### Exercise description
Please read the records below and return each line holding the string "STONE".

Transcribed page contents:
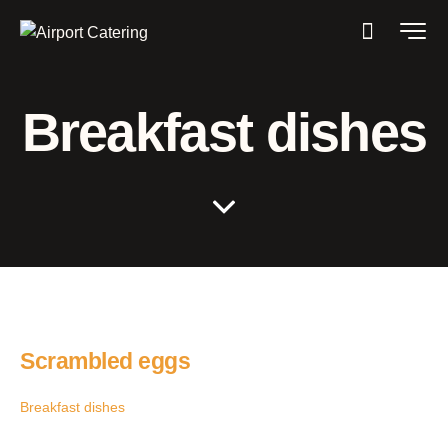
Breakfast dishes
Scrambled eggs
Breakfast dishes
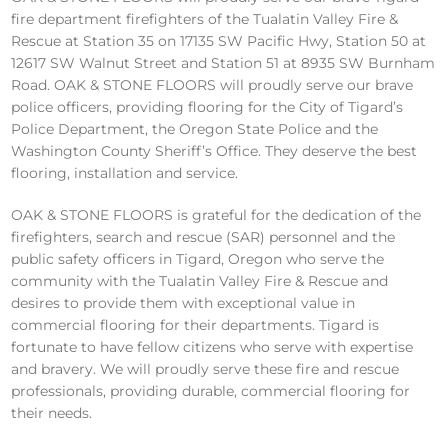
fire department firefighters of the Tualatin Valley Fire &
Rescue at Station 35 on 17135 SW Pacific Hwy, Station 50 at
12617 SW Walnut Street and Station 51 at 8935 SW Burnham
Road. OAK & STONE FLOORS will proudly serve our brave
police officers, providing flooring for the City of Tigard’s
Police Department, the Oregon State Police and the
Washington County Sheriff’s Office. They deserve the best
flooring, installation and service.
OAK & STONE FLOORS is grateful for the dedication of the
firefighters, search and rescue (SAR) personnel and the
public safety officers in Tigard, Oregon who serve the
community with the Tualatin Valley Fire & Rescue and
desires to provide them with exceptional value in
commercial flooring for their departments. Tigard is
fortunate to have fellow citizens who serve with expertise
and bravery. We will proudly serve these fire and rescue
professionals, providing durable, commercial flooring for
their needs.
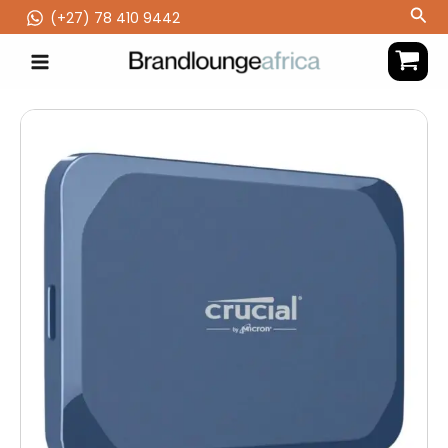
Skip
Sea
(‪+27) 78 410 9442
to
content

### Output of the exercise
Road. OAK & STONE FLOORS will proudly serve our brave
OAK & STONE FLOORS is grateful for the dedication of the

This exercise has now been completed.